1. This is a revision petition filed against the order of remand made by the learned District Judge of Chingleput in regard to the concurrent order of eviction made by the Rent Controller, Chingleput, and the appellate authority, the learned Subordinate Judge of Chingleput under the Madras Buildings (Lease and Rent Control) Act.
2. The facts are : The petitioner, landlord, before me, filed an application before the Rent Controller for eviction of the respondent, tenant, from his house on the two grounds permissible under the Act cited above, viz., wilful default in payment of rent and that he (landlord) required the premises for his bona fide occupation. The tenant could be evicted under either of these grounds. Both the Rent Controller and the Appellate Authority found that the tenant was plainly guilty of wilful default in the payment of rent. Therefore, they ordered eviction of the tenant. In the revision provided under Section 12-B of Act, viz., empowering the District Judge to call for and examine the records relating to any order or proceeding under this Act for the purpose of satisfying himself as to the legality or propriety of such order or proceeding, the learned District Judge, without applying his mind at all to the question whether the eviction ordered on the ground of wilful default was illegal or irregular or improper, set aside the orders of the lower Courts and remanded the matter for fresh disposal by the Rent Controller, in the light of the observations made by him, viz., that the application should have been disposed of also on the other ground for eviction raised but not gone into because the ground of wilful default was sufficient for disposal of the eviction petition. Thereupon the present revision petition has been preferred to this Court.
3. The scope of revisional powers under this Act have been the subject-matter of repeated decisions the substance of which is that in revision it would not be proper for the revisional Court to substitute its own appreciation of the evidence in place of that of the Court below. The mere fact that if it had tried the case it would have come to a different conclusion on the facts would be no ground for interference with a finding of fact. The distinction between revision and appeal must be maintained and revisional proceedings should not be converted into an appeal.
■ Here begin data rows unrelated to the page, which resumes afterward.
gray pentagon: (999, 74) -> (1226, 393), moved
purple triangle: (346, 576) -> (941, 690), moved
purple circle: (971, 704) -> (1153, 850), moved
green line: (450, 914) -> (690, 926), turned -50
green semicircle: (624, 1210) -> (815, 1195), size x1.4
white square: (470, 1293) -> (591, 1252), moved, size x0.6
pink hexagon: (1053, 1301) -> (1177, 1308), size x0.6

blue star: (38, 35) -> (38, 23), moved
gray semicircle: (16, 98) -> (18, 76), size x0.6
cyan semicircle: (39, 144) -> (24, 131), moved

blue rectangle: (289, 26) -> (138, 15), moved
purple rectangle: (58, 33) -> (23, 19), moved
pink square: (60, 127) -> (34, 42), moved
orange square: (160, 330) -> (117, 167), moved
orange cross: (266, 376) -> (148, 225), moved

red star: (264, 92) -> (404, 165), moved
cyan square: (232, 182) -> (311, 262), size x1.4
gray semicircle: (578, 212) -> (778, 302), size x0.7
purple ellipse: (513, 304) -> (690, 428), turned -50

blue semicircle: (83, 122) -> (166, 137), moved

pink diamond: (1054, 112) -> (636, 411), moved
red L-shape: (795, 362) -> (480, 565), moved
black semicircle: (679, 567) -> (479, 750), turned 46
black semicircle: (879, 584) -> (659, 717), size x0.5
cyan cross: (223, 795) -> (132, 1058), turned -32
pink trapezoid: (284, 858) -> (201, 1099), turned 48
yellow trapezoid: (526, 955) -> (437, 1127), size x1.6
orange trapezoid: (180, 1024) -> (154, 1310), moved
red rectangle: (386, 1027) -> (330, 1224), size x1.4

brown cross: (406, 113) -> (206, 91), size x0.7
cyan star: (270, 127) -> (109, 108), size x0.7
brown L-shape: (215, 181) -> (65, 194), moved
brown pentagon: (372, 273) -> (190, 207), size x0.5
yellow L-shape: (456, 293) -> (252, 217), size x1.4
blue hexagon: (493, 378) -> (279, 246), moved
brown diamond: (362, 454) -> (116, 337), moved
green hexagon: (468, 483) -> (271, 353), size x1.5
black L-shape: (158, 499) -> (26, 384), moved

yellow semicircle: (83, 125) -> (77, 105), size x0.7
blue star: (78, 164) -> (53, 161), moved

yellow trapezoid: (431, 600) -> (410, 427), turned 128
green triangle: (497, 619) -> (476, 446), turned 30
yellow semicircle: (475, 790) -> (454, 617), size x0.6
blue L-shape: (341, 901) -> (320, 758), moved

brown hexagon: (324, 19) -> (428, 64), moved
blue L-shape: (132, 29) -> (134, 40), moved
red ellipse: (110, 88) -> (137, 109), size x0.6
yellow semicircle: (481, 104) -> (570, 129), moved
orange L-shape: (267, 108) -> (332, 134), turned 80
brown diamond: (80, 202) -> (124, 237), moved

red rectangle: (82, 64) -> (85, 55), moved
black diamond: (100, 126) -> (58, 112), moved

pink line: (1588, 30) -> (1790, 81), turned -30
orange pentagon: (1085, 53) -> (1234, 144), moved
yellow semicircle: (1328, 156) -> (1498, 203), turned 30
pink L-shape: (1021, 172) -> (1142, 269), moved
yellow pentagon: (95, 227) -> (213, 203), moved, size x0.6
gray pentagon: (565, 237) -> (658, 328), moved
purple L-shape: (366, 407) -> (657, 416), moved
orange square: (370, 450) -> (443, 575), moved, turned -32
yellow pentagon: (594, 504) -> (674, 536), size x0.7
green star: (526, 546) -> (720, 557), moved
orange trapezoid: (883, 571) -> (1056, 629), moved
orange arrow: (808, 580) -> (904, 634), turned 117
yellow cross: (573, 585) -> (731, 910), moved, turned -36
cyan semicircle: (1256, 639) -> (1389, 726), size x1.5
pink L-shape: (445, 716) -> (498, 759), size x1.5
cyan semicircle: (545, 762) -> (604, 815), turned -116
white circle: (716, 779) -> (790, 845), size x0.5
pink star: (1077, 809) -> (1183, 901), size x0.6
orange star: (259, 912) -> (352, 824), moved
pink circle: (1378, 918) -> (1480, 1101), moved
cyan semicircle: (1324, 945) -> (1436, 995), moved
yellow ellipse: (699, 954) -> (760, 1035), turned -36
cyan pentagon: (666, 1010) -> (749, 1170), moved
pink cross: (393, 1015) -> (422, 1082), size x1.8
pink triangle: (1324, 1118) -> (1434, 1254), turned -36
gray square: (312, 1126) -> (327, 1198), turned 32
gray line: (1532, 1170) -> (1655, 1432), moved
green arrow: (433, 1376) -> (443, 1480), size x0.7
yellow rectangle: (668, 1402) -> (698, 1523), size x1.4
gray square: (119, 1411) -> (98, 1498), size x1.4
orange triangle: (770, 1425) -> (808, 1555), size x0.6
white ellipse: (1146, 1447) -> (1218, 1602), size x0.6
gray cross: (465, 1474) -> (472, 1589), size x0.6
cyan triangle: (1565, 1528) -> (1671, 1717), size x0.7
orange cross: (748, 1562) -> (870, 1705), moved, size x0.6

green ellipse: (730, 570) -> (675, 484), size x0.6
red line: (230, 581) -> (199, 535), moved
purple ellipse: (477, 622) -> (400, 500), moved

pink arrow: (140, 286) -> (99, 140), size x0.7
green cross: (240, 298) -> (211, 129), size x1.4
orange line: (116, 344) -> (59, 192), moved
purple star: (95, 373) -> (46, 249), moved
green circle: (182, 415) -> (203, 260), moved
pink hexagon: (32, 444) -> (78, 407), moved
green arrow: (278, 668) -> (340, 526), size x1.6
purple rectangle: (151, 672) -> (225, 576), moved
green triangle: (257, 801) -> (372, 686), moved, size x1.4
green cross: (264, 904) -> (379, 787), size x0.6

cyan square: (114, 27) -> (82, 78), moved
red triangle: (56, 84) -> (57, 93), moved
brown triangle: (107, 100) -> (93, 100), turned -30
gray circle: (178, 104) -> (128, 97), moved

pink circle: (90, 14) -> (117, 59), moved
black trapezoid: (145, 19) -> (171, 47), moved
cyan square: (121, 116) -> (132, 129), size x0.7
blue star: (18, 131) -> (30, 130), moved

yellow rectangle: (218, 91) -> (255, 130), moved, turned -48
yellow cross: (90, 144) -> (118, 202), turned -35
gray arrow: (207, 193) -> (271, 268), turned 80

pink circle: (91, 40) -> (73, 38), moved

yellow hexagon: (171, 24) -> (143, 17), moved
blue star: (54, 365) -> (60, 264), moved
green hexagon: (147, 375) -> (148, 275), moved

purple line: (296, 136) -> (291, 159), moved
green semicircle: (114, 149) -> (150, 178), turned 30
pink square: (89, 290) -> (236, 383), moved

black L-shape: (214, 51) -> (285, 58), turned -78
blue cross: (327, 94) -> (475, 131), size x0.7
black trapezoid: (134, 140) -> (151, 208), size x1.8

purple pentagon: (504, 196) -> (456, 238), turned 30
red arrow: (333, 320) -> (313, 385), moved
There can be no interference with findings of fact unless the finding has been reached by a consideration of irrelevant or inadmissible matter or it is so perverse that no reasonable person could have reached that conclusion. Unless there is something palpably wrong with the finding of facts which is backed by evidence a revisional Court should not interfere with it. There can be no interference on questions of law unless any provision has been misconstrued or there is an erroneous understanding of the law applicable to the matter. The powers under Section 12-B are intended to be exercised with a view to subserve and not defeat the ends of justice. Where, therefore, substantial justice has been rendered, the revisional Court will not interfere merely because it has jurisdiction to do so. These principles apply mutatis mutandis to the District Judge and High Court. The revisional powers, though wide, are discretionary and have got to be exercised not as a matter of course, but only in the interests of justice. It is not obligatory on the District Judge in every case when an application is made to it under Section 12-B (1) to call for the records. It is not necessary that in every case arising under Section 12-B (1) the District Judge must record his reasons for declining to interfere in revision; Balasubramania Pillai v. Govindarajulu Naidu (1955) 2 M.L.J. (N.R.C.) page 3 Shambagavalli v. Dana Lakshmi (1933) 2 M.L.J. (N.R.C.) page 21 In re Murugayya Pillai (1954) 2 M.L.J. 59 Krishnaveni Ammal v. Danushkoti Nadar C.R.P. No. 1241 of 1955 (1956) 2 M.L.J. (N.R.C.) page 57; Sasiwarana Thevar v. Ponnu : AIR1948Mad422 ) Edn. at pp. 177-178.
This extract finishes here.